Matrices and Matrix Operations
- Matrices and Matrix Operations
- Matrix Addition and Multiplication
- Transpose, Inverse, Determinant, Trace, and Rank
- Special Matrices in ML
- Block and Partitioned Matrices
- Final Thoughts
In machine learning, whether you’re manipulating datasets, performing linear transformations in neural networks, or analyzing graph structures, matrices provide a compact and efficient way to represent and process information. In this post, we’ll explore the world of matrices and matrix operations through a problem-driven approach. Each section grounds the math in real ML use cases, walks through the concepts clearly, and wraps up with code and applications.
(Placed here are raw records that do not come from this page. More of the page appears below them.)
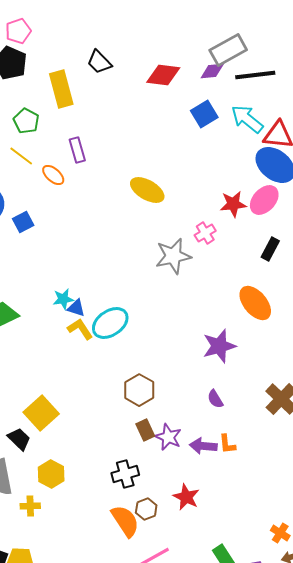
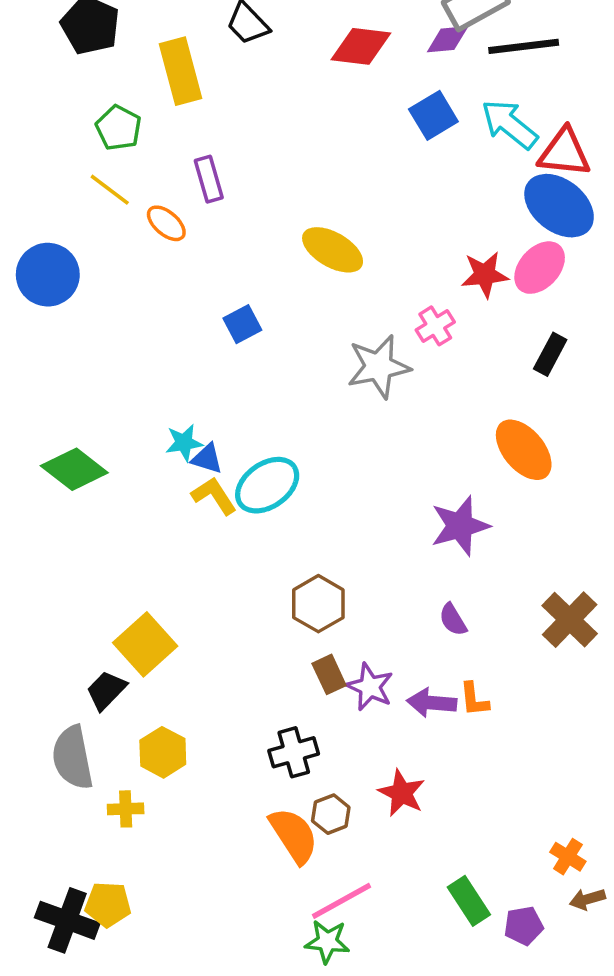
blue square: (23, 222) -> (242, 324), moved
black trapezoid: (19, 439) -> (106, 690), turned -90

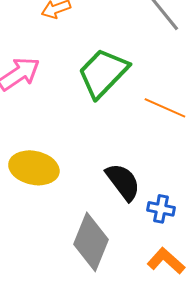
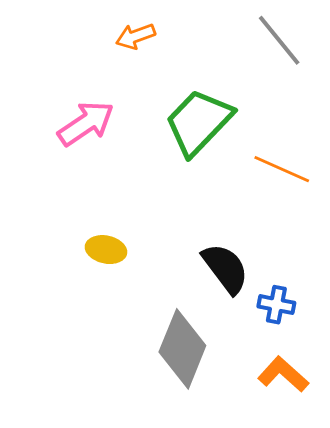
yellow ellipse: (34, 168) -> (106, 250), size x0.6

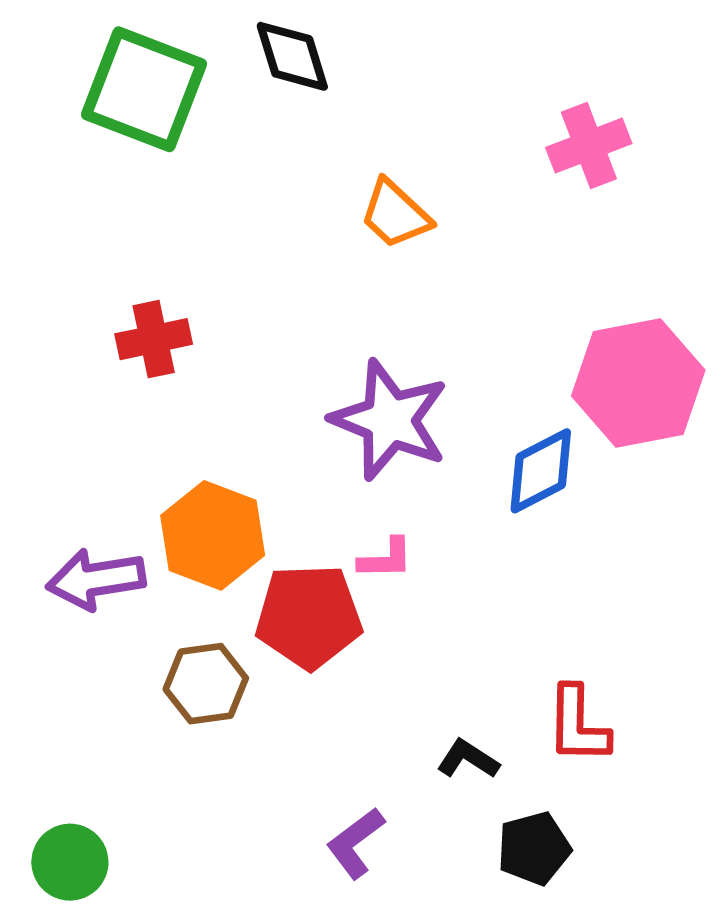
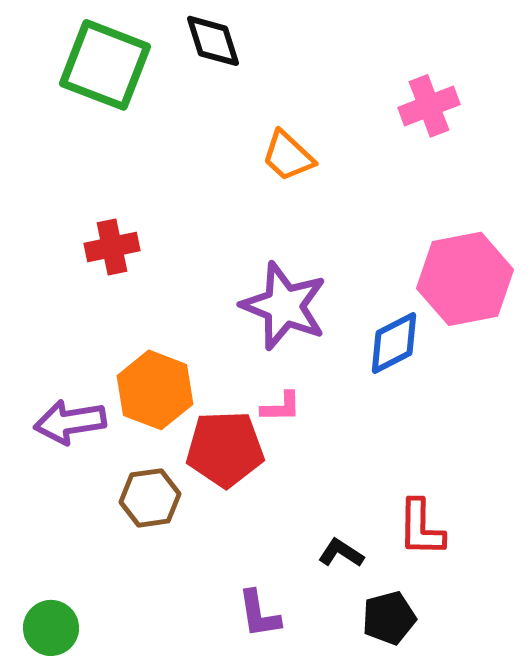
purple L-shape: (355, 843) -> (259, 614), turned -62

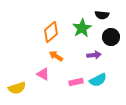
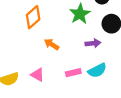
orange diamond: (51, 32) -> (33, 17), moved
pink triangle: (43, 74) -> (37, 75), moved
Matrices and Matrix Operations
Think of a matrix as a grid—a two-dimensional array of numbers. On the surface, it may just look like a neat way to organize data, but in machine learning, it does so much more. Matrices are the building blocks for operations like transforming input features, propagating signals through neural networks, and encoding relationships in graph data.
Suppose you’re representing three data points, each with two features. You might organize this as a matrix:
\[X = \begin{bmatrix} 1.2 & 3.4 \\ 2.1 & 0.7 \\ 4.0 & 1.5 \end{bmatrix}\]Each row is a sample, and each column is a feature. This basic structure appears everywhere from data preprocessing to forward passes in deep learning.
Matrix Addition and Multiplication
Let’s start with two toy matrices:
\[A = \begin{bmatrix} 1 & 2 \\ 3 & 4 \end{bmatrix}, \quad B = \begin{bmatrix} 5 & 6 \\ 7 & 8 \end{bmatrix}\]Matrix Addition:
Two matrices can be added if they have the same dimensions. Element-wise addition gives:
\[A + B = \begin{bmatrix} a_{11}+b_{11} & a_{12}+b_{12} \\ a_{21}+b_{21} & a_{22}+b_{22} \end{bmatrix} = \begin{bmatrix} 6 & 8 \\ 10 & 12 \end{bmatrix}\]Properties:
- Commutative: \(A + B = B + A\)
- Associative: \((A + B) + C = A + (B + C)\)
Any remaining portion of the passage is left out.